Suppose you invested € 25,000.00 and obtain a lien on a number of machines worth € 30,000.00. Then you can also execute machines that together are worth (less than) €10,000.00 without having to notify the tax authorities. This is possible, for example, because your debtor is less than €10,000.00 in arrears in his interest and repayment obligations. After the foreclosure, the debt is then €0.00 again and the debtor is no longer in arrears. If arrears arise again after a while, the pledgee may be able to execute part of it again without having to report it. In the event that the debt is larger, I believe that a second foreclosure of under €10,000.00 constitutes continued foreclosure, which may have required the pledgee to report. So being tight on collection and executing small portions all the time can pay off.

Business under revision

According to the Recovery Act, the pledgee may not take or cause to be taken any action that would cause certain items on the ground to cease to qualify as items on the ground. Thus, the pledgee may not instruct the debtor or a third party to remove the bottom items.
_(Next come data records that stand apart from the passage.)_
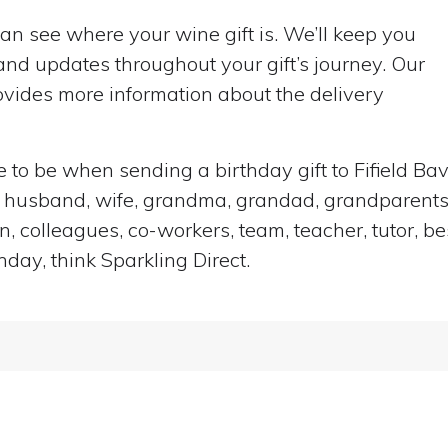
can see where your wine gift is. We’ll keep you
nd updates throughout your gift’s journey. Our
vides more information about the delivery
ce to be when sending a birthday gift to Fifield B
end, husband, wife, grandma, grandad, grandparents,
n, colleagues, co-workers, team, teacher, tutor, be
hday, think Sparkling Direct.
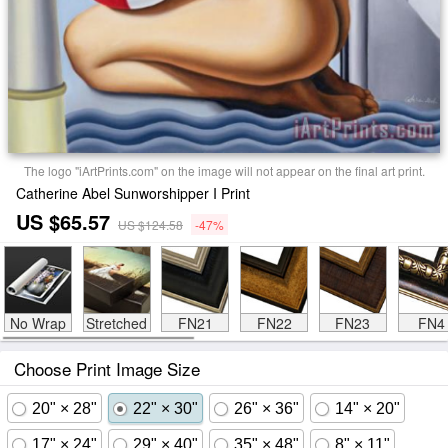
The logo "iArtPrints.com" on the image will not appear on the final art print.
Catherine Abel Sunworshipper I Print
US $65.57
US $124.58
-47%
No Wrap
Stretched
FN21
FN22
FN23
FN4
Choose Print Image Size
20" × 28"
22" × 30"
26" × 36"
14" × 20"
17" × 24"
29" × 40"
35" × 48"
8" × 11"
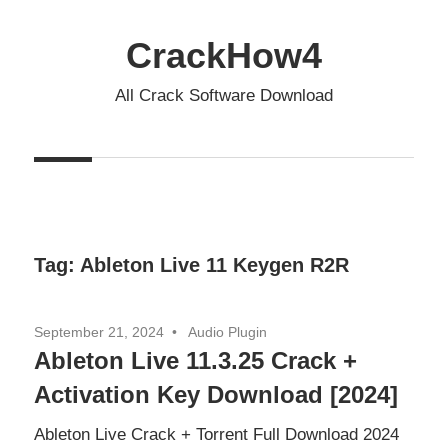
Skip
to
CrackHow4
content
All Crack Software Download
Tag:
Ableton Live 11 Keygen R2R
September 21, 2024
Audio Plugin
Ableton Live 11.3.25 Crack +
Activation Key Download [2024]
Ableton Live Crack + Torrent Full Download 2024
But what if the machines happen to be at a garage or repair shop? The machines are no longer on the debtor's property and are therefore no longer property. A pledgee then has no duty of notification. So in that case it seems possible to also execute machines worth more than €10,000.00, without the tax authorities being able to impose a penalty for violating the duty to report.

Waiting pays off....

Finally, I note that it is up to the tax authorities to find out whether a pledgee has complied with its reporting obligation. The tax authorities may only exercise their powers against the pledgee within one year after the land assets have been executed, unless the pledgee still notifies the tax authorities. After the expiration of that year, the tax authorities can therefore also no longer impose a penalty on the pledgee.

Conclusion

The pledgee who wants to execute bottom items worth more than €10,000.00 must report this to the tax authorities. If he fails to do so, the tax authorities can impose a fine within one year equal to the value of the ground assets. It is therefore wise to have a valuation report drawn up when establishing the pledge, so that the pledgee knows whether he has a reporting obligation. With small arrears (less than €10,000.00) already executing, the pledgee may not have to report. The same applies to items that are no longer on the bottom.